(To do):
Write out each entry again. Keep every word exactly as it is.

[Saved data entries]

☆ ☆ ☆ ☆ ☆

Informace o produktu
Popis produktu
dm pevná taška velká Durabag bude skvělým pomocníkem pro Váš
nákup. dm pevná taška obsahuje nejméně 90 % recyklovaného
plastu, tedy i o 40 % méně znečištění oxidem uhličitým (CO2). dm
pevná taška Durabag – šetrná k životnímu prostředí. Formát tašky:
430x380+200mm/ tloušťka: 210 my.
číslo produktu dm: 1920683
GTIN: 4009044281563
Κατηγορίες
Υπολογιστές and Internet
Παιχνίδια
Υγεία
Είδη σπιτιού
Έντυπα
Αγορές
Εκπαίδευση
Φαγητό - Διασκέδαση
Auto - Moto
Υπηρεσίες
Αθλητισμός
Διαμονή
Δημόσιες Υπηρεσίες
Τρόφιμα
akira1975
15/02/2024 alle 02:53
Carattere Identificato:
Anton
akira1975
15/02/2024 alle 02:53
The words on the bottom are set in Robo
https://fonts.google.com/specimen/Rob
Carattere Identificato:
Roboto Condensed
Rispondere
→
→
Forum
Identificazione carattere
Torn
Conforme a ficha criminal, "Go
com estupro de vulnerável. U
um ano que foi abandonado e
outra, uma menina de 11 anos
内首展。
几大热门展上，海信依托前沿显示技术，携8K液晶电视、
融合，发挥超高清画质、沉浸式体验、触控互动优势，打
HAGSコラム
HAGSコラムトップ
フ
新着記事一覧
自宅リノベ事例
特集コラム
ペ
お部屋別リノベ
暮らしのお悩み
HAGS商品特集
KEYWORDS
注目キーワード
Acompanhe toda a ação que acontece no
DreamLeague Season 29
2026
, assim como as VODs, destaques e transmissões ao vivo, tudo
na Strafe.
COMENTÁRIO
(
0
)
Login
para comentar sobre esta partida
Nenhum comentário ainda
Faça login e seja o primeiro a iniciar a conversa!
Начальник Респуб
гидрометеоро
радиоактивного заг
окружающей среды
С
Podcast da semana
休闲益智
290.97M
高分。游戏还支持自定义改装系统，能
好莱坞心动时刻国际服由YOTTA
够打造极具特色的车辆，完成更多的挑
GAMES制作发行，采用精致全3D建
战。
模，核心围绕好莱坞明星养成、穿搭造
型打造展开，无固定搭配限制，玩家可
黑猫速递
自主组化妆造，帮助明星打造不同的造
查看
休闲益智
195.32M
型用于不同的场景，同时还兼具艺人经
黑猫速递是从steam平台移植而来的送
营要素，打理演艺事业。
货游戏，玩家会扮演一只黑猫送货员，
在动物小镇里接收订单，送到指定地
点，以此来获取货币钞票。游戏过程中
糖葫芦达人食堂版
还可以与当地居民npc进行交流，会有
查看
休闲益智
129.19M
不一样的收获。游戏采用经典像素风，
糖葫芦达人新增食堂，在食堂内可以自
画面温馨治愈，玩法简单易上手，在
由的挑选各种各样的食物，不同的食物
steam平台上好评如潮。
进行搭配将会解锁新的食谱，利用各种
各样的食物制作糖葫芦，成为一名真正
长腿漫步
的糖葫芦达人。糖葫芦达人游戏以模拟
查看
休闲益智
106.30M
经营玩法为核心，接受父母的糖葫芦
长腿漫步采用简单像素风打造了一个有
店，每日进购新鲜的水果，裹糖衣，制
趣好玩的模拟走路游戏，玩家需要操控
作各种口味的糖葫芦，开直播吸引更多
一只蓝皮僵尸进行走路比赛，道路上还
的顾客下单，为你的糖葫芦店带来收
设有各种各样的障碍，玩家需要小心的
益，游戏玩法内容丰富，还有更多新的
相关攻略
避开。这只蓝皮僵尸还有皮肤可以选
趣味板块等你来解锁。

☆ ☆ ☆ ☆ ☆

(Result below):
Informace o produktu
Popis produktu
dm pevná taška velká Durabag bude skvělým pomocníkem pro Váš
nákup. dm pevná taška obsahuje nejméně 90 % recyklovaného
plastu, tedy i o 40 % méně znečištění oxidem uhličitým (CO2). dm
pevná taška Durabag – šetrná k životnímu prostředí. Formát tašky:
430x380+200mm/ tloušťka: 210 my.
číslo produktu dm: 1920683
GTIN: 4009044281563
Κατηγορίες
Υπολογιστές and Internet
Παιχνίδια
Υγεία
Είδη σπιτιού
Έντυπα
Αγορές
Εκπαίδευση
Φαγητό - Διασκέδαση
Auto - Moto
Υπηρεσίες
Αθλητισμός
Διαμονή
Δημόσιες Υπηρεσίες
Τρόφιμα
akira1975
15/02/2024 alle 02:53
Carattere Identificato:
Anton
akira1975
15/02/2024 alle 02:53
The words on the bottom are set in Robo
https://fonts.google.com/specimen/Rob
Carattere Identificato:
Roboto Condensed
Rispondere
→
→
Forum
Identificazione carattere
Torn
Conforme a ficha criminal, "Go
com estupro de vulnerável. U
um ano que foi abandonado e
outra, uma menina de 11 anos
内首展。
几大热门展上，海信依托前沿显示技术，携8K液晶电视、
融合，发挥超高清画质、沉浸式体验、触控互动优势，打
HAGSコラム
HAGSコラムトップ
フ
新着記事一覧
自宅リノベ事例
特集コラム
ペ
お部屋別リノベ
暮らしのお悩み
HAGS商品特集
KEYWORDS
注目キーワード
Acompanhe toda a ação que acontece no
DreamLeague Season 29
2026
, assim como as VODs, destaques e transmissões ao vivo, tudo
na Strafe.
COMENTÁRIO
(
0
)
Login
para comentar sobre esta partida
Nenhum comentário ainda
Faça login e seja o primeiro a iniciar a conversa!
Начальник Респуб
гидрометеоро
радиоактивного заг
окружающей среды
С
Podcast da semana
休闲益智
290.97M
高分。游戏还支持自定义改装系统，能
好莱坞心动时刻国际服由YOTTA
够打造极具特色的车辆，完成更多的挑
GAMES制作发行，采用精致全3D建
战。
模，核心围绕好莱坞明星养成、穿搭造
型打造展开，无固定搭配限制，玩家可
黑猫速递
自主组化妆造，帮助明星打造不同的造
查看
休闲益智
195.32M
型用于不同的场景，同时还兼具艺人经
黑猫速递是从steam平台移植而来的送
营要素，打理演艺事业。
货游戏，玩家会扮演一只黑猫送货员，
在动物小镇里接收订单，送到指定地
点，以此来获取货币钞票。游戏过程中
糖葫芦达人食堂版
还可以与当地居民npc进行交流，会有
查看
休闲益智
129.19M
不一样的收获。游戏采用经典像素风，
糖葫芦达人新增食堂，在食堂内可以自
画面温馨治愈，玩法简单易上手，在
由的挑选各种各样的食物，不同的食物
steam平台上好评如潮。
进行搭配将会解锁新的食谱，利用各种
各样的食物制作糖葫芦，成为一名真正
长腿漫步
的糖葫芦达人。糖葫芦达人游戏以模拟
查看
休闲益智
106.30M
经营玩法为核心，接受父母的糖葫芦
长腿漫步采用简单像素风打造了一个有
店，每日进购新鲜的水果，裹糖衣，制
趣好玩的模拟走路游戏，玩家需要操控
作各种口味的糖葫芦，开直播吸引更多
一只蓝皮僵尸进行走路比赛，道路上还
的顾客下单，为你的糖葫芦店带来收
设有各种各样的障碍，玩家需要小心的
益，游戏玩法内容丰富，还有更多新的
相关攻略
避开。这只蓝皮僵尸还有皮肤可以选
趣味板块等你来解锁。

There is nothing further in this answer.